Unos días y unos kilómetros más allá, en Iquiacarora, uno de los baríes presentes en la asamblea defiende a gritos su actividad. “Porque en Venezuela tienen más libertad que nosotros, que nos vigilan tres uniformados distintos”. De este lado de la frontera, según los propios indígenas, ellos se conforman con mirar, como testigos silentes e invisibles.
-Y a pesar de eso-se queja uno de ellos- nos meten presos y nos condenan. Imagínate si de verdad estuviéramos involucrados.
Betty, la esposa de Saúl, no pierde esperanzas, pero no sabe qué pensar. Cree que el mundo está contra los indígenas. El 4 de marzo, un día después del homicidio de un dirigente social, el yukpa Sabino Romero, destituyeron a Luz María González Cárdenas, la jueza de la Sala Uno de la Corte de Apelaciones que anuló la sentencia contra Saúl. Los baríes, ahora, están a la expectativa.

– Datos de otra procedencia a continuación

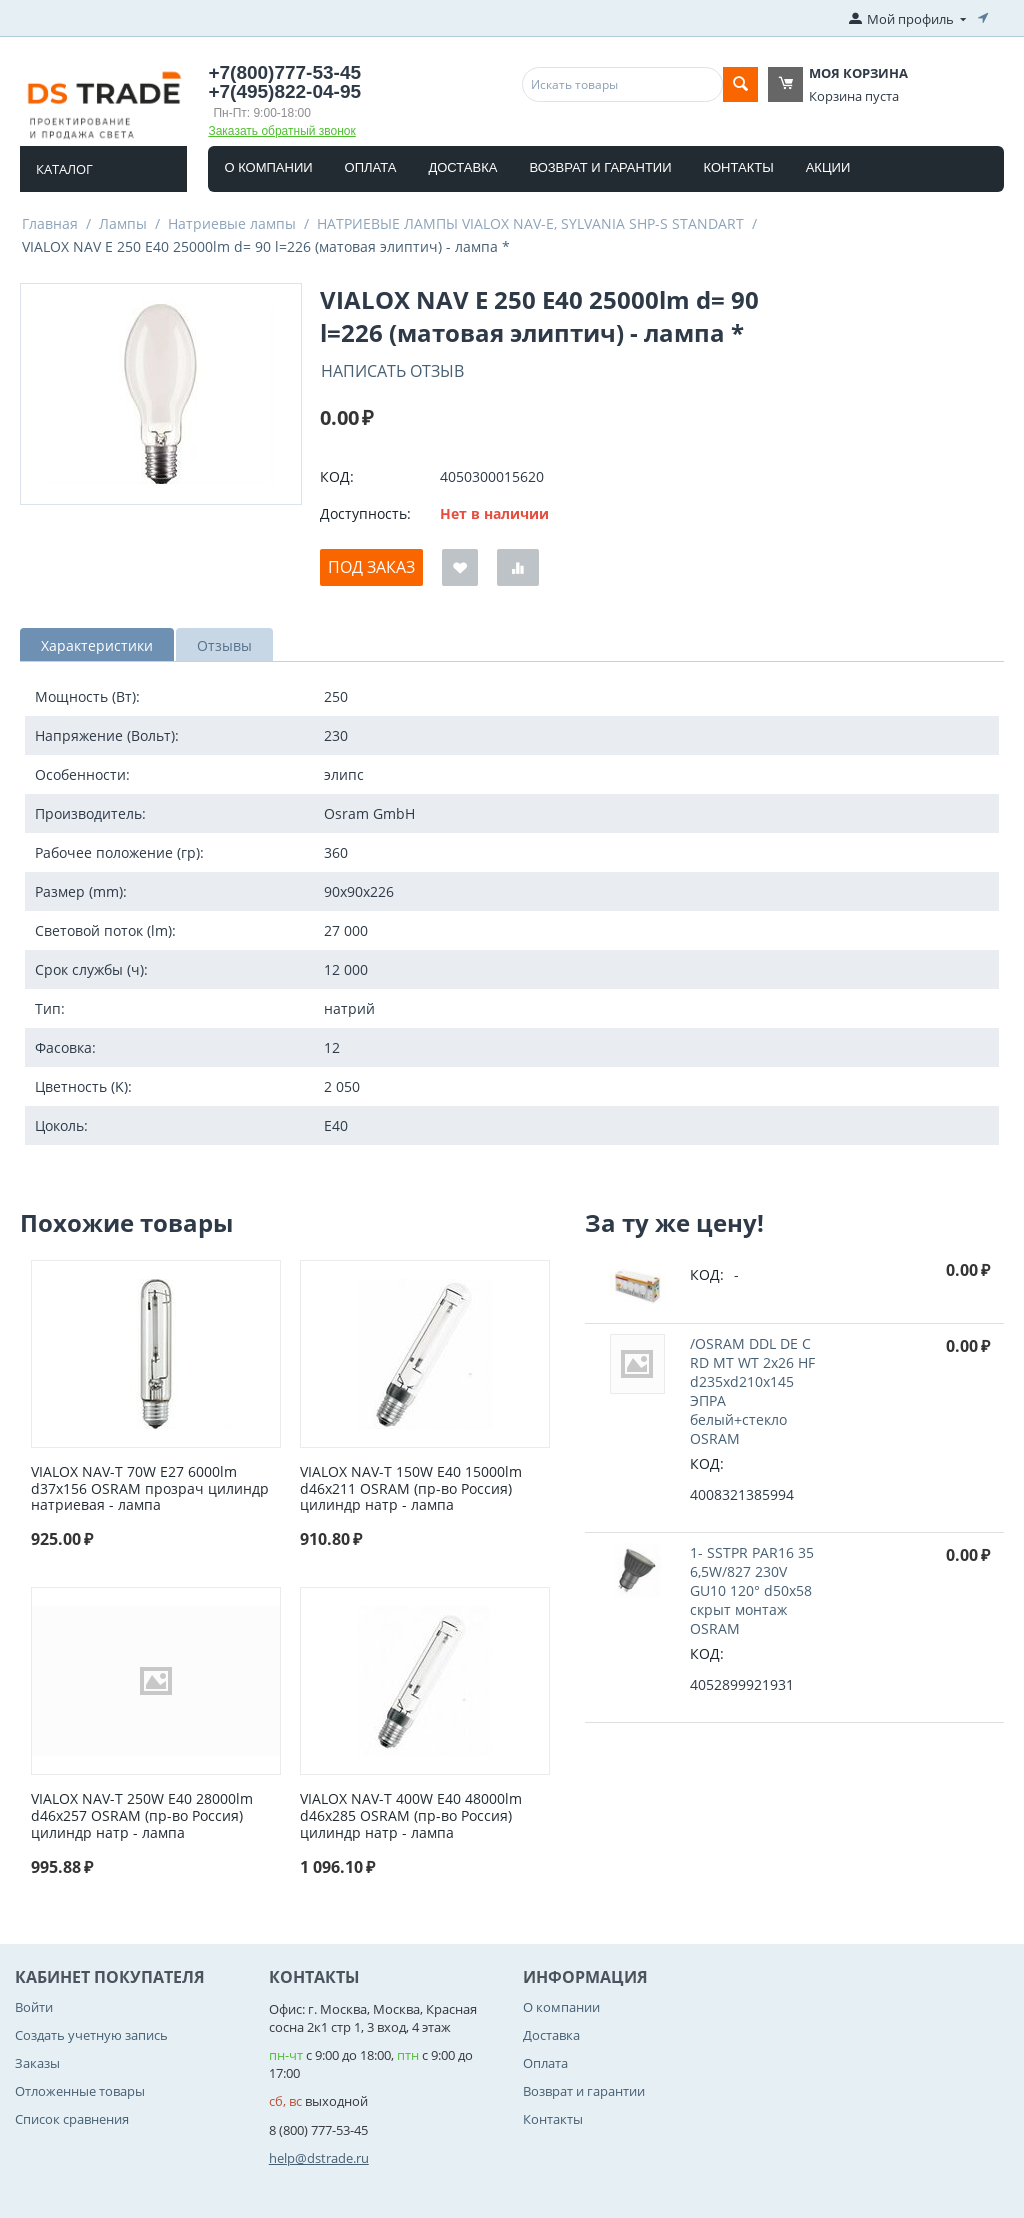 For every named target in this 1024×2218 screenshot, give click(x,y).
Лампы (123, 223)
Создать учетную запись (91, 2035)
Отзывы (224, 645)
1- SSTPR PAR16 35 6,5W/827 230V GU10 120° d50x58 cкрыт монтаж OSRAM (752, 1590)
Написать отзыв (392, 371)
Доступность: (365, 513)
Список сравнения (72, 2119)
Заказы (37, 2063)
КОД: (337, 476)
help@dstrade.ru (319, 2158)
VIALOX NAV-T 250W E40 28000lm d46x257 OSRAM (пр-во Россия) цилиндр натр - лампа (142, 1816)
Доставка (462, 167)
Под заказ (371, 567)
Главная (50, 223)
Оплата (371, 167)
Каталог (64, 169)
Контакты (739, 167)
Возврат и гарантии (600, 167)
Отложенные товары (80, 2091)
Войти (34, 2007)
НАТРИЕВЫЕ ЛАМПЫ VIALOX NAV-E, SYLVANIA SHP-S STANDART (530, 223)
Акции (828, 167)
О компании (268, 167)
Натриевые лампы (232, 223)
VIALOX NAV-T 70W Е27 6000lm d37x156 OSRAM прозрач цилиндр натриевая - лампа (150, 1489)
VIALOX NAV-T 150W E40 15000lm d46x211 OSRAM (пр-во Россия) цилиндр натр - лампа (411, 1489)
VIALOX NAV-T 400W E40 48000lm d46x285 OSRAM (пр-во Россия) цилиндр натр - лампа (411, 1816)
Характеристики (97, 645)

Este reportaje se publicó en el diario ‘La Verdad de Maracaibo’ y es resultado del taller sobre cobertura transfronteriza del narcotráfico, organizado por la Fundacion Gabriel García Márquez para un Nuevo Periodismo, con el apoyo de UNESCO e International Media Support (IMS). Sebastián Hacher, editor de Cosecha Roja, fue el editor del trabajo.